* What you should do *
Copy out all the lines in the records that include the word "General".

[Stored items]
::::::::

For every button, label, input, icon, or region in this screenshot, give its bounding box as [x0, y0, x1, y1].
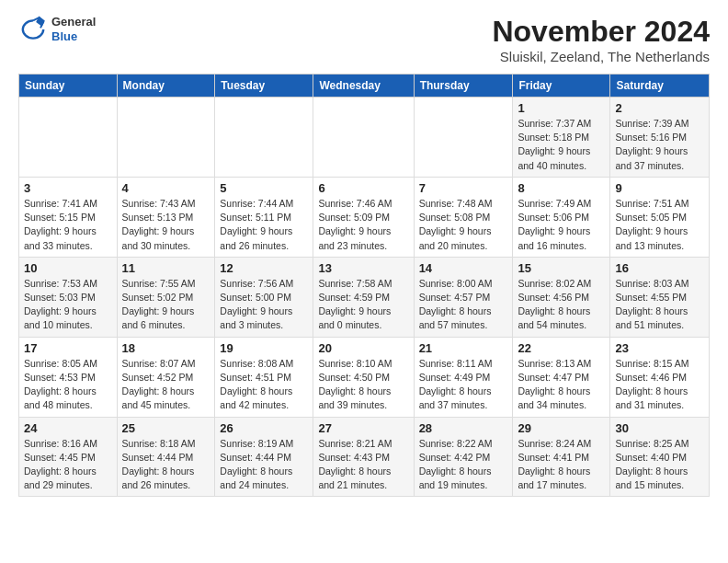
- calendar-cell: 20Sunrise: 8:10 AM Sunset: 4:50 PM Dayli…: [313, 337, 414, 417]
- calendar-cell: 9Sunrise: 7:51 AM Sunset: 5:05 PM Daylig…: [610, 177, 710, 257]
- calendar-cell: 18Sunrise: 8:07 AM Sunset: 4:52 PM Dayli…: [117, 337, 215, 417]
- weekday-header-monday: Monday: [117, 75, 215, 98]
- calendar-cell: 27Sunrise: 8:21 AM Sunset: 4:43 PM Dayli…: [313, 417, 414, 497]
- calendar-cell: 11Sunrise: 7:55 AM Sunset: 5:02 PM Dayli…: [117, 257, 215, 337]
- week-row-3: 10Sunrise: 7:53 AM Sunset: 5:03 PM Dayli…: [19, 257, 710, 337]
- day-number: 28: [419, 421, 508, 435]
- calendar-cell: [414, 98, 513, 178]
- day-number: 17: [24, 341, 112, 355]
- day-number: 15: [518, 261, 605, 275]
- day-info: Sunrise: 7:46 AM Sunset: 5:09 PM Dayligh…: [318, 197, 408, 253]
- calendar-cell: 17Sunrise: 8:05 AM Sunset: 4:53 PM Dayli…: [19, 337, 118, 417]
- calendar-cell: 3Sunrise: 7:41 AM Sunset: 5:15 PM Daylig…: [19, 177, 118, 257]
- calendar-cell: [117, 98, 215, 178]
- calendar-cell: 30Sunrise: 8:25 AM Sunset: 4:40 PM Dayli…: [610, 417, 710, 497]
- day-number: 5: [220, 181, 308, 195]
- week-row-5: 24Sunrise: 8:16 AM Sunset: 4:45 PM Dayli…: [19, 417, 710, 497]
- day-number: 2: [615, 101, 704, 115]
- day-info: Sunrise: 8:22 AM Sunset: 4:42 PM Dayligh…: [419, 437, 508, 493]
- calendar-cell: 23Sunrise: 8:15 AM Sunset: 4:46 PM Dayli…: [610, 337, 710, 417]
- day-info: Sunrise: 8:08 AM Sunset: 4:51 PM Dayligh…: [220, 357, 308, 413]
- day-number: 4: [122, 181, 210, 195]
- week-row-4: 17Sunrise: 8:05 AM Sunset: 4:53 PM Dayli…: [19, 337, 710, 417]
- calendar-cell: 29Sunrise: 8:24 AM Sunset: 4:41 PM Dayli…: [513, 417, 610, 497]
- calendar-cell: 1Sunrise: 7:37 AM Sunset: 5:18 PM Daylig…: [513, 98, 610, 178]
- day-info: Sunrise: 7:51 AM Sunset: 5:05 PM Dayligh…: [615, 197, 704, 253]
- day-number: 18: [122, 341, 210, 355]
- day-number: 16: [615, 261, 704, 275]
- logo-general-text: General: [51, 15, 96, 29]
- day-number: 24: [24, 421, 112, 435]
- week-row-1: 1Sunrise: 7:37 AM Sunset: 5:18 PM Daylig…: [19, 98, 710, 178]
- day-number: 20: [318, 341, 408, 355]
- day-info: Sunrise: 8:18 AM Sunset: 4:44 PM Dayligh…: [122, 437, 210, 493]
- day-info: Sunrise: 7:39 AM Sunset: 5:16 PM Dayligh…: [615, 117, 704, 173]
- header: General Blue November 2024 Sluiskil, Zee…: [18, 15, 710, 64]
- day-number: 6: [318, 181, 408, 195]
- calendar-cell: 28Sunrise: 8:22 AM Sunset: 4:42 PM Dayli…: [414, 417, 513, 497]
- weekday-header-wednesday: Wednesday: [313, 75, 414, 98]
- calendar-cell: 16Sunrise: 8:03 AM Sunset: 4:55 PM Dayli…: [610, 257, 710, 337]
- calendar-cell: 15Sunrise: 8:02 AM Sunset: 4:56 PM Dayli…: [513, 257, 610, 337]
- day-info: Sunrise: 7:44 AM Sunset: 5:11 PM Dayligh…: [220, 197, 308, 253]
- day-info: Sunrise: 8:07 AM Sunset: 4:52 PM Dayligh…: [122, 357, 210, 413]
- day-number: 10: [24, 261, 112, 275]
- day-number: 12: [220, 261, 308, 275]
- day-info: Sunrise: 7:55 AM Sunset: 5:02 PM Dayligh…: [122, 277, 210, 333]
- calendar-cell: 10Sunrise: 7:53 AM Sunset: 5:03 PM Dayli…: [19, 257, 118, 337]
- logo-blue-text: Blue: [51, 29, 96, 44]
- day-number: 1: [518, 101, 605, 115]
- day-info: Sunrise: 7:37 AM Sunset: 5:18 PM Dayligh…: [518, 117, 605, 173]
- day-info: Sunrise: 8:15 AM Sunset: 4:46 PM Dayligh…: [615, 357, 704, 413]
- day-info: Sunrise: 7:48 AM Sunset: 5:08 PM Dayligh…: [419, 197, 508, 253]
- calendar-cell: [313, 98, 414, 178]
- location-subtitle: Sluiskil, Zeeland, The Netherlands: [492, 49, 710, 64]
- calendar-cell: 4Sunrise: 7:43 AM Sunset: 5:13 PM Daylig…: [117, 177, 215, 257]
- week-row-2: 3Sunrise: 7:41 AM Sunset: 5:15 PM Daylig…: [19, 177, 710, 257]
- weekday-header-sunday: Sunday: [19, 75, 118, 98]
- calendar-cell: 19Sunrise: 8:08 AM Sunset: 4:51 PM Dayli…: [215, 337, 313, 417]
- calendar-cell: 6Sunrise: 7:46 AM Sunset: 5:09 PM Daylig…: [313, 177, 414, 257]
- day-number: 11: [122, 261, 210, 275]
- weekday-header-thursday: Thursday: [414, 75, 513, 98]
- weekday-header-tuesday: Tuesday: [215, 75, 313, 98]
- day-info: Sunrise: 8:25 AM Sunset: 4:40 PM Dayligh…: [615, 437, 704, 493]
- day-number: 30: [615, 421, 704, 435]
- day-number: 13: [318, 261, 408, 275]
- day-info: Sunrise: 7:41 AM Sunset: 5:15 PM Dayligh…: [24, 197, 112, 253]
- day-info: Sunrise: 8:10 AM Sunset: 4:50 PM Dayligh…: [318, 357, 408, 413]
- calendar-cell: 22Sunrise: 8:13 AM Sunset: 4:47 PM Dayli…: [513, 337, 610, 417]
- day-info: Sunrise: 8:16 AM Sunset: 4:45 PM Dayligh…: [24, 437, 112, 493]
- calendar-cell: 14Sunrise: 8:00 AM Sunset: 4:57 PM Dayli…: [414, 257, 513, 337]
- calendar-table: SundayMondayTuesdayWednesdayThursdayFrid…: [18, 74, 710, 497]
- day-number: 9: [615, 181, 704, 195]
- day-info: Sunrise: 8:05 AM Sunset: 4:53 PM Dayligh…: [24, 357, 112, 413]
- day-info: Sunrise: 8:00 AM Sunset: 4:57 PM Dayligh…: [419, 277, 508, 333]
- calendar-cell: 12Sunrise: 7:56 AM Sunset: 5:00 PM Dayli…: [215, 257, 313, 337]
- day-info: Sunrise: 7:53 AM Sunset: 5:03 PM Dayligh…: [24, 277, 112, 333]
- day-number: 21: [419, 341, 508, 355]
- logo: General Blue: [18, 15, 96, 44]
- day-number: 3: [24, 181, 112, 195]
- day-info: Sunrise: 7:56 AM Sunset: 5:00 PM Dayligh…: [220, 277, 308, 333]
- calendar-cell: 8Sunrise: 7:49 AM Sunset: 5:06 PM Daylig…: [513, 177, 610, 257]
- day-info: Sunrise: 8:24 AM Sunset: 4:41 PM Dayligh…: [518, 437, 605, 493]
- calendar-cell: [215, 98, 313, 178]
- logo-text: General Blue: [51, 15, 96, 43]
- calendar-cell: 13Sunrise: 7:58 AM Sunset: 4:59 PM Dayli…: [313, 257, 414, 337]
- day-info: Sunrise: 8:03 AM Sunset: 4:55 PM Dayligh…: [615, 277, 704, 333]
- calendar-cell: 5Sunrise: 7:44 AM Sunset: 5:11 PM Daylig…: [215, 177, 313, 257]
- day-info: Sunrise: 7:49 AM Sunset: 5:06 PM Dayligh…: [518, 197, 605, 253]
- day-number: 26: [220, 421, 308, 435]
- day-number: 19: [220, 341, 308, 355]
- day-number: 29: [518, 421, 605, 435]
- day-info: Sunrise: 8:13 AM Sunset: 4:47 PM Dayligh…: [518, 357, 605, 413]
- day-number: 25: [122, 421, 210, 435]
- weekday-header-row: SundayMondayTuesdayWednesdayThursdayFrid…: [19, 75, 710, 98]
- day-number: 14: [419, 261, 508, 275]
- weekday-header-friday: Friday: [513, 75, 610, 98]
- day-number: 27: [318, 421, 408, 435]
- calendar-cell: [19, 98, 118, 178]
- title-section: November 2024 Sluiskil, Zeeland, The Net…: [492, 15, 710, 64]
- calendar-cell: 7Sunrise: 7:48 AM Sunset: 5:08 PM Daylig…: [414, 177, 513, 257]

::::::::

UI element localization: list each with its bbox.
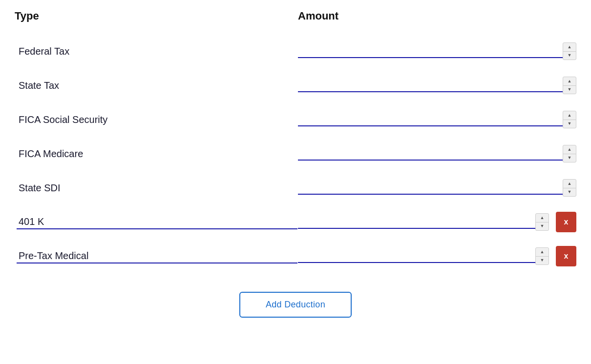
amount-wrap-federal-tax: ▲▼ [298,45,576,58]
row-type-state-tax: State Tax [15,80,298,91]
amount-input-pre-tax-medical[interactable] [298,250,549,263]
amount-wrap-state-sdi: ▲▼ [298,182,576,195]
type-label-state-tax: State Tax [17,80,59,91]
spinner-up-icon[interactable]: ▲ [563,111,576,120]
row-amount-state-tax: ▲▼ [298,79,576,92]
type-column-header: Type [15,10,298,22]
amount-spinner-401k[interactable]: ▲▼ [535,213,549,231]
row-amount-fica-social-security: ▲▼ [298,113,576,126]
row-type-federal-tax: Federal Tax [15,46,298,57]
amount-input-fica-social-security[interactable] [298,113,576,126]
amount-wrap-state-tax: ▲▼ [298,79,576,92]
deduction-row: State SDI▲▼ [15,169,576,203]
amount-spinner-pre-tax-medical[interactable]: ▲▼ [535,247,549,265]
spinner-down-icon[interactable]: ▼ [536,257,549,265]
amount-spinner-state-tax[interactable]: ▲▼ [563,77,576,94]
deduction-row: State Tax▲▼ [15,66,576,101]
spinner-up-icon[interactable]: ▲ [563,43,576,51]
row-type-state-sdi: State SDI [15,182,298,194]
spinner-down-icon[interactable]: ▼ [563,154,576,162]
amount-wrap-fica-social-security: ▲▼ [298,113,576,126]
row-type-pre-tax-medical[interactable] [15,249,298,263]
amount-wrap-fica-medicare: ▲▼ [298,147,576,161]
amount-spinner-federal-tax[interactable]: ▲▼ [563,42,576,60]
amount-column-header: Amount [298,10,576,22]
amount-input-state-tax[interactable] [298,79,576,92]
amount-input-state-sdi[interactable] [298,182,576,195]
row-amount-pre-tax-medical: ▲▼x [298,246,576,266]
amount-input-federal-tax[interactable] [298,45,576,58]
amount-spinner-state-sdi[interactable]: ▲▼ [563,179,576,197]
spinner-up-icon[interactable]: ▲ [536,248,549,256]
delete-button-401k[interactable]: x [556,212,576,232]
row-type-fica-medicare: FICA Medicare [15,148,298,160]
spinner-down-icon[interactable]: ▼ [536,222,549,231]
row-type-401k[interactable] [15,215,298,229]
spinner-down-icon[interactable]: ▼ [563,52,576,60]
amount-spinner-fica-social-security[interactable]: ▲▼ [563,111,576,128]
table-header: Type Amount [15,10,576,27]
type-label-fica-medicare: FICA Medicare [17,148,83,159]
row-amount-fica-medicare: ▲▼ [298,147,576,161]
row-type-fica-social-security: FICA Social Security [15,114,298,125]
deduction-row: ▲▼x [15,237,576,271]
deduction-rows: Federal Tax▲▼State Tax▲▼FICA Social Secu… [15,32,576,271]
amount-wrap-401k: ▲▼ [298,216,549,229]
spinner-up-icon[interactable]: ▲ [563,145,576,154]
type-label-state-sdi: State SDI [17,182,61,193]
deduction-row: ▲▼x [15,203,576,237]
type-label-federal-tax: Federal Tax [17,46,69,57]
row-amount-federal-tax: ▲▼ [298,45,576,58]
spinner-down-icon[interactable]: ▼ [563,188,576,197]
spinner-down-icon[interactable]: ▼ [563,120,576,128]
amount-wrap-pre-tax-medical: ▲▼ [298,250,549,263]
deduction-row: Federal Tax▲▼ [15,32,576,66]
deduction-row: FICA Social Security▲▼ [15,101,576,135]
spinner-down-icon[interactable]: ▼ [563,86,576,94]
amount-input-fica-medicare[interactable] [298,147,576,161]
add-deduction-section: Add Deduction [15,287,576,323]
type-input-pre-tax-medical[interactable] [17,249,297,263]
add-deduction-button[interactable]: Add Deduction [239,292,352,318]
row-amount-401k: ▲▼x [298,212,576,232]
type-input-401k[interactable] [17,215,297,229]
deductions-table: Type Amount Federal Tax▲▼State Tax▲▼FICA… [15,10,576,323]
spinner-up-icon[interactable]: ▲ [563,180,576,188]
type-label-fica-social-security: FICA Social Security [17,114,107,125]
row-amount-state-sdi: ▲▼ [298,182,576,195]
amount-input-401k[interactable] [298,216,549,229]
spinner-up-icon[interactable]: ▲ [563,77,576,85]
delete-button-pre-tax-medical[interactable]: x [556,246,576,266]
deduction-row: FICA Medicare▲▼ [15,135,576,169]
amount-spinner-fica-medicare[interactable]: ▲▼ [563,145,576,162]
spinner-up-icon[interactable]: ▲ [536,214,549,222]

::::::::

* Your solution *
- logo-general-text: General: [51, 15, 96, 29]
- header: General Blue November 2024 Sluiskil, Zee…: [18, 15, 710, 64]
- logo: General Blue: [18, 15, 96, 44]
- logo-text: General Blue: [51, 15, 96, 43]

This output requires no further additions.